DeleteI think you are overlooking the fact that nobody here has made the argument that the detriment to labor as a result of automation is permanent. Your reply seems to suggest that those Home Depot check out employees are going to run across the street and get a new job without any additional training, etc. The comment, as I understood it, refers to "during a recession". Hopefully, that's not a permanent condition.
It may interest you that Posner and Becker had an interesting exchange on this a short time back. Here's Posner:
“If technological advance is very rapid, causing in turn a large and very rapid drop in demand in a large labor market, the economy may not be able to absorb the sudden surplus of labor in a short period of time. The result will be soaring unemployment that will retard normal market processes by reducing incomes and in turn production and therefore in the demand for workers.”
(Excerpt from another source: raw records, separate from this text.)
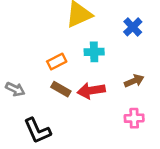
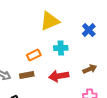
brown rectangle: (61, 89) -> (27, 75), moved, turned -40

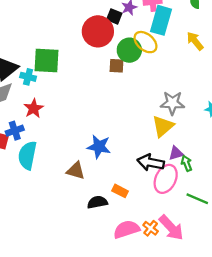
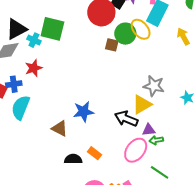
blue star: (99, 147) -> (83, 112), turned -30
black arrow: (151, 163) -> (126, 119), moved
green arrow: (187, 163) -> (156, 140), turned -88

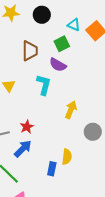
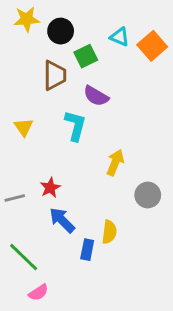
black circle: (42, 15) -> (61, 31), moved
green square: (62, 44) -> (86, 56), moved
blue arrow: (23, 149) -> (62, 220), moved, turned -90

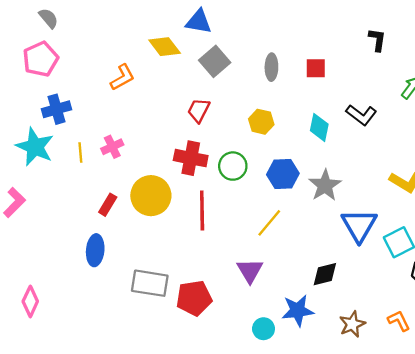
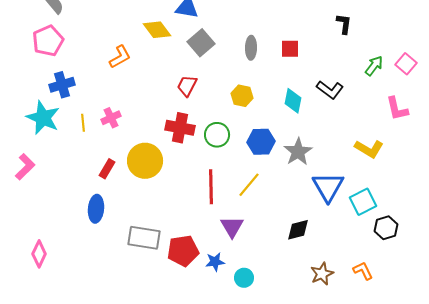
red line: (202, 210) -> (211, 187), moved
blue star: (298, 311) -> (215, 262), moved, size x0.7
“But there is nothing inevitable about the virtuous process whereby automation and related negative effects on particular jobs merely shift workers to other jobs that are equally or more desirable. Workers may be highly compensated for possessing human capital that is specialized to a labor market that is shrinking. We are seeing this in law today. Because of automation, outsourcing, and more efficient management practices, the demand for lawyers is down, forcing many lawyers either to drop to lower rungs in the profession’s ladder or to leave the profession entirely for work in types of job which their human capital specialized to the practice of law has less, or maybe no, value to employers.
There is nothing new about this phenomenon, and in the long run labor markets adjust…”
http://www.becker-posner-blog.com/2013/03/automation-and-employment-posner.html
Nota bene. “In the long run”.
Maybe that was in Econ 2?
My own analysis of Stella's article:
ReplyDeletehttp://monetaryreflections.blogspot.co.uk/2013/09/collateral-shortages-and-availability.html
I also don't buy it. There's a lot of sense in it, but I think the implied conclusion is wrong.